START Excerpted records

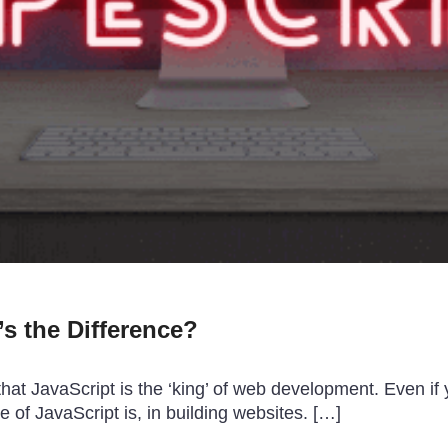
’s the Difference?
hat JavaScript is the ‘king’ of web development. Even i
e of JavaScript is, in building websites. […]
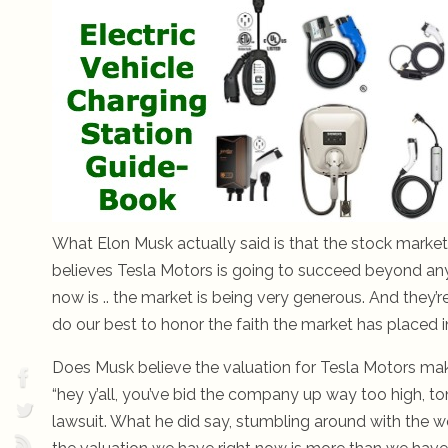
What Elon Musk actually said is that the stock market 
believes Tesla Motors is going to succeed beyond anybo
now is .. the market is being very generous. And they’re
do our best to honor the faith the market has placed in
Does Musk believe the valuation for Tesla Motors ma
“hey y’all, you’ve bid the company up way too high, to
lawsuit. What he did say, stumbling around with the word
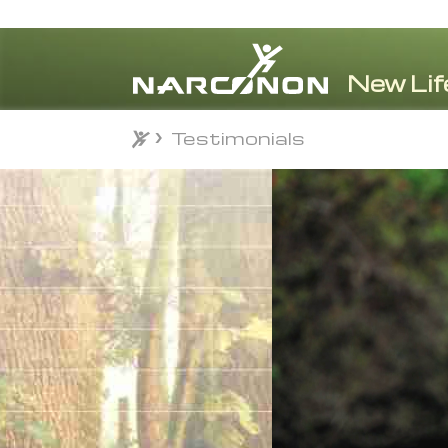
Testimonials
Testimonials
⨯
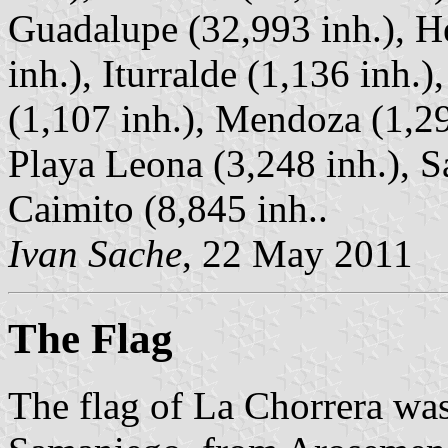
Guadalupe (32,993 inh.), He
inh.), Iturralde (1,136 inh.
(1,107 inh.), Mendoza (1,29
Playa Leona (3,248 inh.), S
Caimito (8,845 inh..
Ivan Sache
, 22 May 2011
The Flag
The flag of La Chorrera wa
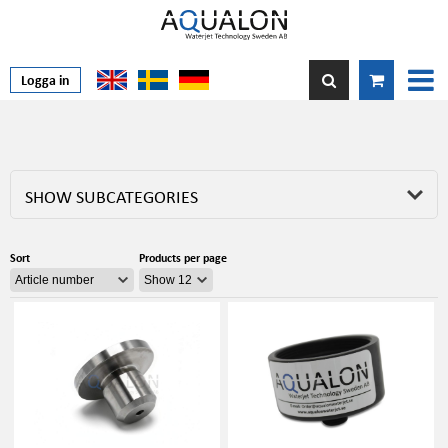
Logga in
SHOW SUBCATEGORIES
Sort
Products per page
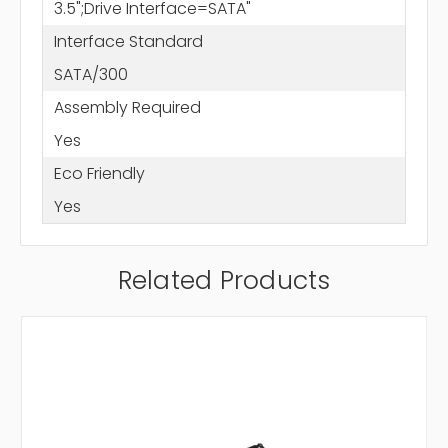
3.5";Drive Interface=SATA"
Interface Standard
SATA/300
Assembly Required
Yes
Eco Friendly
Yes
Related Products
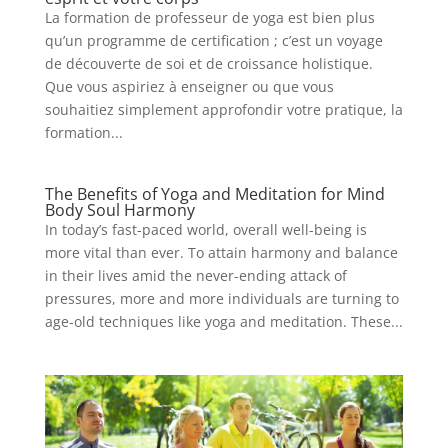
La formation de professeur de yoga est bien plus
qu’un programme de certification ; c’est un voyage
de découverte de soi et de croissance holistique.
Que vous aspiriez à enseigner ou que vous
souhaitiez simplement approfondir votre pratique, la
formation...
The Benefits of Yoga and Meditation for Mind
Body Soul Harmony
In today’s fast-paced world, overall well-being is
more vital than ever. To attain harmony and balance
in their lives amid the never-ending attack of
pressures, more and more individuals are turning to
age-old techniques like yoga and meditation. These...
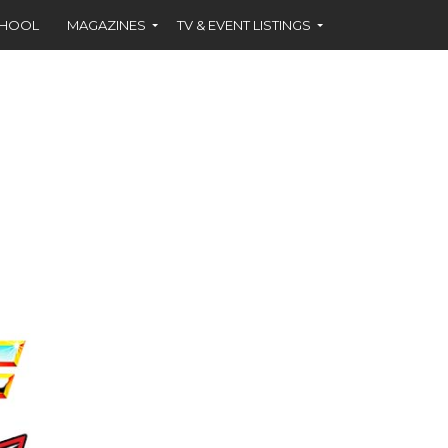
CHOOL
MAGAZINES
TV & EVENT LISTINGS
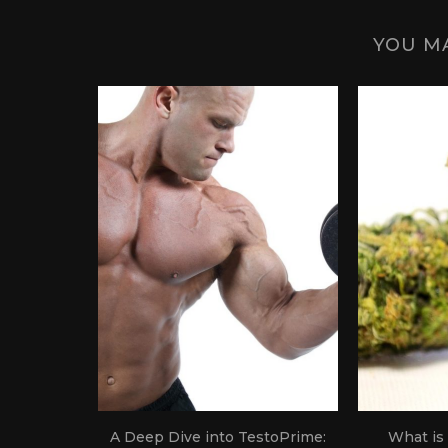
YOU MA
 Science
A Deep Dive into TestoPrime:
What is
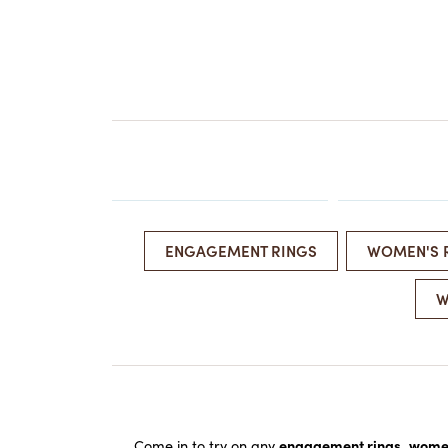
EARRINGS
BRACELETS
MEN'S JEW
DIAMOND BRACELETS
MEN'S RINGS
GOLD BRACELETS
MEN'S EARRI
COLORED STONE
BRACELETS
MEN'S NECKLA
PENDANTS
PEARL BRACELETS
MEN'S BRACEL
SILVER BRACELETS
MEN'S JEWELR
ALTERNATIVE METAL
BRACELETS
ENGAGEMENT RINGS
WOMEN'S 
W
Come in to try on any
engagement rings
,
women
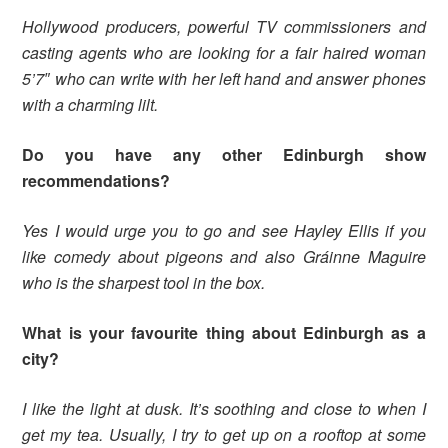
Hollywood producers, powerful TV commissioners and
casting agents who are looking for a fair haired woman
5’7″ who can write with her left hand and answer phones
with a charming lilt.
Do you have any other Edinburgh show
recommendations?
Yes I would urge you to go and see Hayley Ellis if you
like comedy about pigeons and also Gráinne Maguire
who is the sharpest tool in the box.
What is your favourite thing about Edinburgh as a
city?
I like the light at dusk. It’s soothing and close to when I
get my tea. Usually, I try to get up on a rooftop at some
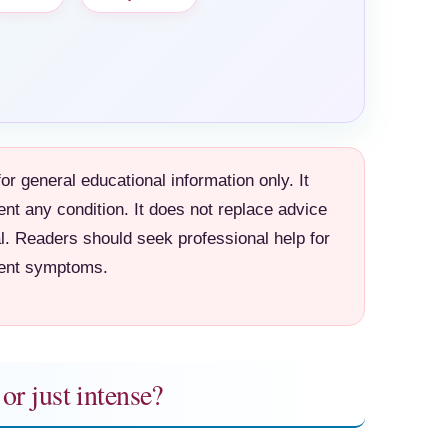
for general educational information only. It
ent any condition. It does not replace advice
l. Readers should seek professional help for
tent symptoms.
or just intense?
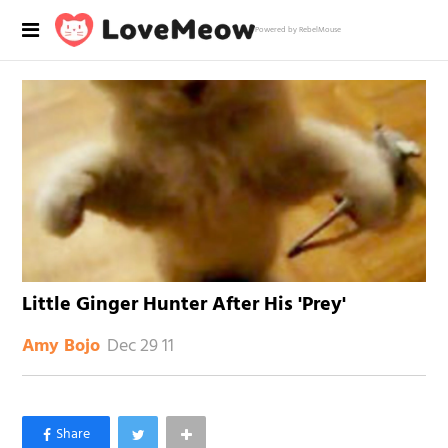
Powered by RebelMouse
Little Ginger Hunter After His 'Prey'
Dec 29 11
Amy Bojo
×
Like Love Meow on Facebook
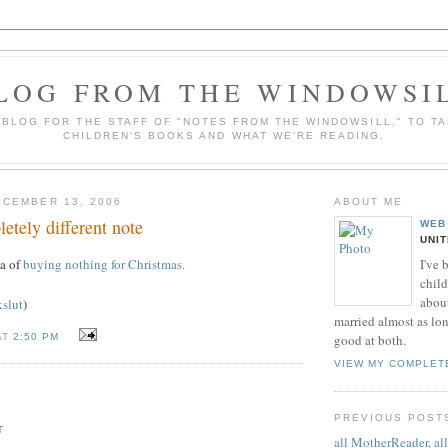
LOG FROM THE WINDOWSI
A BLOG FOR THE STAFF OF "NOTES FROM THE WINDOWSILL," TO T
CHILDREN'S BOOKS AND WHAT WE'RE READING.
CEMBER 13, 2006
ABOUT ME
etely different note
WEB
UNI
I've 
ea of
buying nothing for Christmas.
child
about
kslut
)
married almost as long
AT
2:50 PM
good at both.
VIEW MY COMPLET
PREVIOUS POST
T
all MotherReader, all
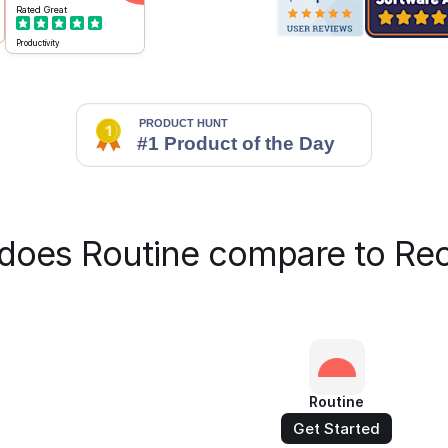
Rated
Great
Productivity
does Routine compare to Rec
Routine
Get Started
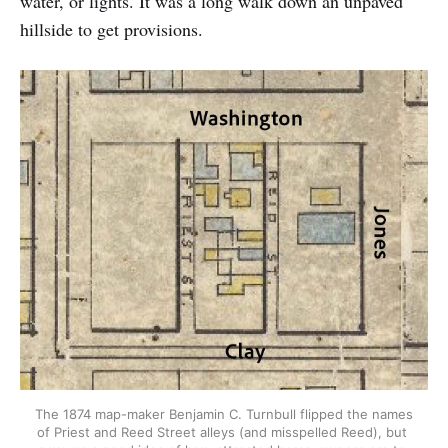
water, or lights. It was a long walk down an unpaved
hillside to get provisions.
The 1874 map-maker Benjamin C. Turnbull flipped the names 
of Priest and Reed Street alleys (and misspelled Reed), but 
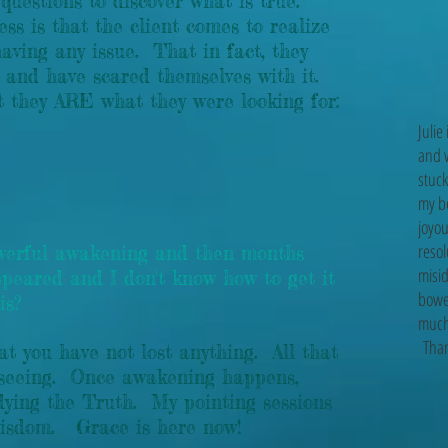
 questions to discover what is true.
s is that the client comes to realize
aving any issue. That in fact, they
" and have scared themselves with it.
at they ARE what they were looking for:
Julie
and 
stuck
my be
joyou
resol
owerful awakening and then months
misid
ppeared and I don't know how to get it
bowe
is?
much 
Thank
hat you have not lost anything. All that
ar seeing. Once awakening happens,
dying the Truth. My pointing sessions
e wisdom. Grace is here now!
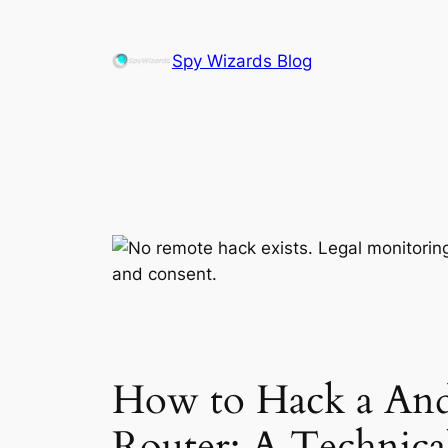
Skip
to
Spy Wizards Blog
content
How to Hack a And
Router: A Technical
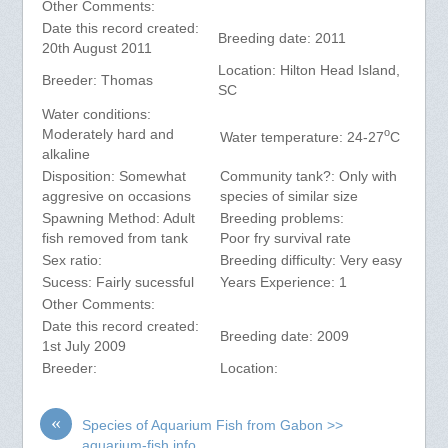
Other Comments:
Date this record created:
Breeding date: 2011
20th August 2011
Location: Hilton Head Island,
Breeder: Thomas
SC
Water conditions:
o
Moderately hard and
Water temperature: 24-27
C
alkaline
Disposition: Somewhat
Community tank?: Only with
aggresive on occasions
species of similar size
Spawning Method: Adult
Breeding problems:
fish removed from tank
Poor fry survival rate
Sex ratio:
Breeding difficulty: Very easy
Sucess: Fairly sucessful
Years Experience: 1
Other Comments:
Date this record created:
Breeding date: 2009
1st July 2009
Breeder:
Location:
«
Species of Aquarium Fish from Gabon >>
aquarium-fish.info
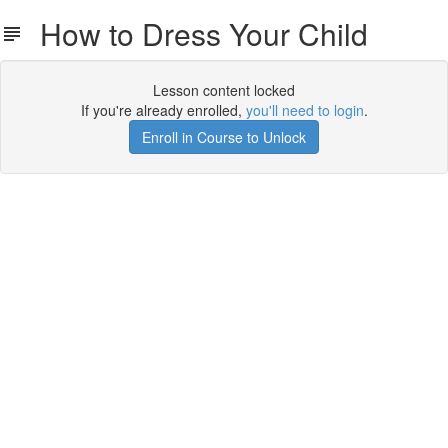
How to Dress Your Child
Lesson content locked
If you're already enrolled,
you'll need to login
.
Enroll in Course to Unlock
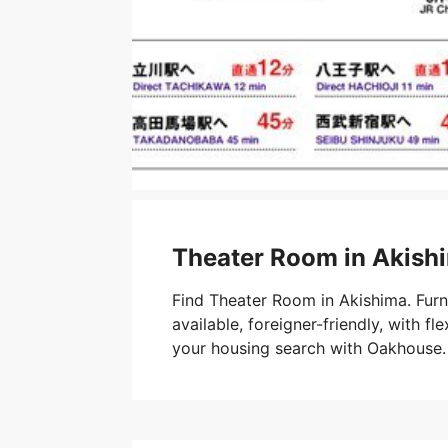
Theater Room in Akish
Find Theater Room in Akishima. Fur
available, foreigner-friendly, with fle
your housing search with Oakhouse.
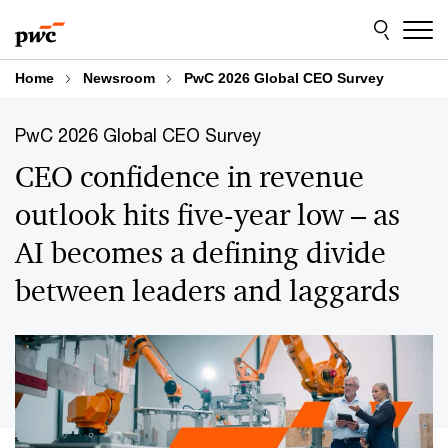
Skip
Skip
to
to
content
footer
Home
Newsroom
PwC 2026 Global CEO Survey
PwC 2026 Global CEO Survey
CEO confidence in revenue
outlook hits five-year low – as
AI becomes a defining divide
between leaders and laggards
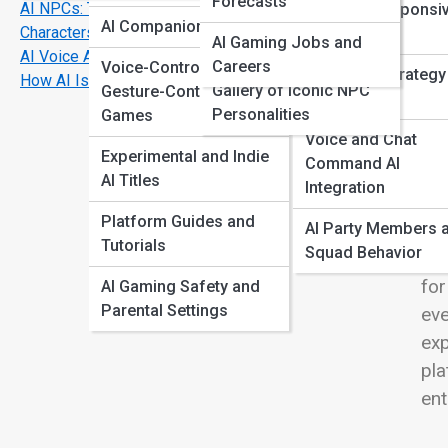
Forecasts
AI NPCs: The Rise of Smarter, More Realistic
Emotion-Responsi
View
Unreal + Unity
AI Companion Games
Characters
Gameplay
AI Gaming Jobs and
Showcase
AI Voice Acting: The Future of Character Dialogue
Careers
Voice-Controlled +
Real-Time Strategy
How AI Is Reviving Retro Games with Modern Upgrades
Gallery of Iconic NPC
Gesture-Controlled
Assisted AI
Personalities
Games
Wel
Voice and Chat
wor
Experimental and Indie
Command AI
dec
AI Titles
Integration
and
Platform Guides and
AI Party Members 
or 
Tutorials
Squad Behavior
exp
for
AI Gaming Safety and
Parental Settings
eve
exp
pla
ent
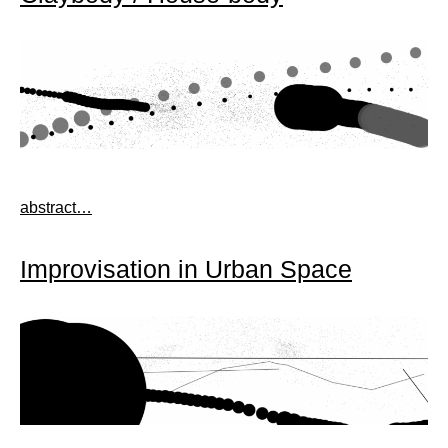
abstract…
Improvisation in Urban Space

END Excerpted records

Reproduce each entry exactly as given; no pictures, please.

Response for this exercise:
’s the Difference?
hat JavaScript is the ‘king’ of web development. Even i
e of JavaScript is, in building websites. […]
What Elon Musk actually said is that the stock market 
believes Tesla Motors is going to succeed beyond anybo
now is .. the market is being very generous. And they’re
do our best to honor the faith the market has placed in
Does Musk believe the valuation for Tesla Motors ma
“hey y’all, you’ve bid the company up way too high, to
lawsuit. What he did say, stumbling around with the word
Testimonials
Testimonials
⨯
Guadalupe (32,993 inh.), He
inh.), Iturralde (1,136 inh.
(1,107 inh.), Mendoza (1,29
Playa Leona (3,248 inh.), S
Caimito (8,845 inh..
Ivan Sache
, 22 May 2011
The Flag
The flag of La Chorrera wa
Logga in
SHOW SUBCATEGORIES
Sort
Products per page
3.5";Drive Interface=SATA"
Interface Standard
SATA/300
Assembly Required
Yes
Eco Friendly
Yes
Related Products
La formation de professeur de yoga est bien plus
qu’un programme de certification ; c’est un voyage
de découverte de soi et de croissance holistique.
Que vous aspiriez à enseigner ou que vous
souhaitiez simplement approfondir votre pratique, la
formation...
The Benefits of Yoga and Meditation for Mind
Body Soul Harmony
In today’s fast-paced world, overall well-being is
more vital than ever. To attain harmony and balance
in their lives amid the never-ending attack of
pressures, more and more individuals are turning to
age-old techniques like yoga and meditation. These...
CHOOL
MAGAZINES
TV & EVENT LISTINGS
YOU MA
 Science
A Deep Dive into TestoPrime:
What is
EARRINGS
BRACELETS
MEN'S JEW
DIAMOND BRACELETS
MEN'S RINGS
GOLD BRACELETS
MEN'S EARRI
COLORED STONE
BRACELETS
MEN'S NECKLA
PENDANTS
PEARL BRACELETS
MEN'S BRACEL
SILVER BRACELETS
MEN'S JEWELR
ALTERNATIVE METAL
BRACELETS
ENGAGEMENT RINGS
WOMEN'S 
W
Come in to try on any
engagement rings
,
women
Hollywood producers, powerful TV commissioners and
casting agents who are looking for a fair haired woman
5’7″ who can write with her left hand and answer phones
with a charming lilt.
Do you have any other Edinburgh show
recommendations?
Yes I would urge you to go and see Hayley Ellis if you
like comedy about pigeons and also Gráinne Maguire
who is the sharpest tool in the box.
What is your favourite thing about Edinburgh as a
city?
I like the light at dusk. It’s soothing and close to when I
get my tea. Usually, I try to get up on a rooftop at some
for general educational information only. It
ent any condition. It does not replace advice
l. Readers should seek professional help for
tent symptoms.
or just intense?
Powered by RebelMouse
Little Ginger Hunter After His 'Prey'
Dec 29 11
Amy Bojo
×
Like Love Meow on Facebook
LOG FROM THE WINDOWSI
A BLOG FOR THE STAFF OF "NOTES FROM THE WINDOWSILL," TO T
CHILDREN'S BOOKS AND WHAT WE'RE READING.
CEMBER 13, 2006
ABOUT ME
etely different note
WEB
UNI
I've 
ea of
buying nothing for Christmas.
child
about
kslut
)
married almost as long
AT
2:50 PM
good at both.
VIEW MY COMPLET
PREVIOUS POST
T
all MotherReader, all
Rated
Great
Productivity
does Routine compare to Rec
Routine
Get Started
water, or lights. It was a long walk down an unpaved
hillside to get provisions.
The 1874 map-maker Benjamin C. Turnbull flipped the names 
of Priest and Reed Street alleys (and misspelled Reed), but 
 questions to discover what is true.
s is that the client comes to realize
aving any issue. That in fact, they
" and have scared themselves with it.
at they ARE what they were looking for:
Julie
and 
stuck
my be
joyou
resol
owerful awakening and then months
misid
ppeared and I don't know how to get it
bowe
is?
much 
Thank
hat you have not lost anything. All that
ar seeing. Once awakening happens,
dying the Truth. My pointing sessions
e wisdom. Grace is here now!
Skip
to
Spy Wizards Blog
content
How to Hack a And
Router: A Technical
Other Comments:
Date this record created:
Breeding date: 2011
20th August 2011
Location: Hilton Head Island,
Breeder: Thomas
SC
Water conditions:
o
Moderately hard and
Water temperature: 24-27
C
alkaline
Disposition: Somewhat
Community tank?: Only with
aggresive on occasions
species of similar size
Spawning Method: Adult
Breeding problems:
fish removed from tank
Poor fry survival rate
Sex ratio:
Breeding difficulty: Very easy
Sucess: Fairly sucessful
Years Experience: 1
Other Comments:
Date this record created:
Breeding date: 2009
1st July 2009
Breeder:
Location:
«
Species of Aquarium Fish from Gabon >>
aquarium-fish.info
How to Dress Your Child
Lesson content locked
If you're already enrolled,
you'll need to login
.
Enroll in Course to Unlock
Theater Room in Akish
Find Theater Room in Akishima. Fur
available, foreigner-friendly, with fle
your housing search with Oakhouse.
Skip
Skip
to
to
content
footer
Home
Newsroom
PwC 2026 Global CEO Survey
PwC 2026 Global CEO Survey
CEO confidence in revenue
outlook hits five-year low – as
AI becomes a defining divide
between leaders and laggards
Forecasts
AI NPCs: The Rise of Smarter, More Realistic
Emotion-Responsi
View
Unreal + Unity
AI Companion Games
Characters
Gameplay
AI Gaming Jobs and
Showcase
AI Voice Acting: The Future of Character Dialogue
Careers
Voice-Controlled +
Real-Time Strategy
How AI Is Reviving Retro Games with Modern Upgrades
Gallery of Iconic NPC
Gesture-Controlled
Assisted AI
Personalities
Games
Wel
Voice and Chat
wor
Experimental and Indie
Command AI
dec
AI Titles
Integration
and
Platform Guides and
AI Party Members 
or 
Tutorials
Squad Behavior
exp
for
AI Gaming Safety and
Parental Settings
eve
exp
pla
ent
abstract…
Improvisation in Urban Space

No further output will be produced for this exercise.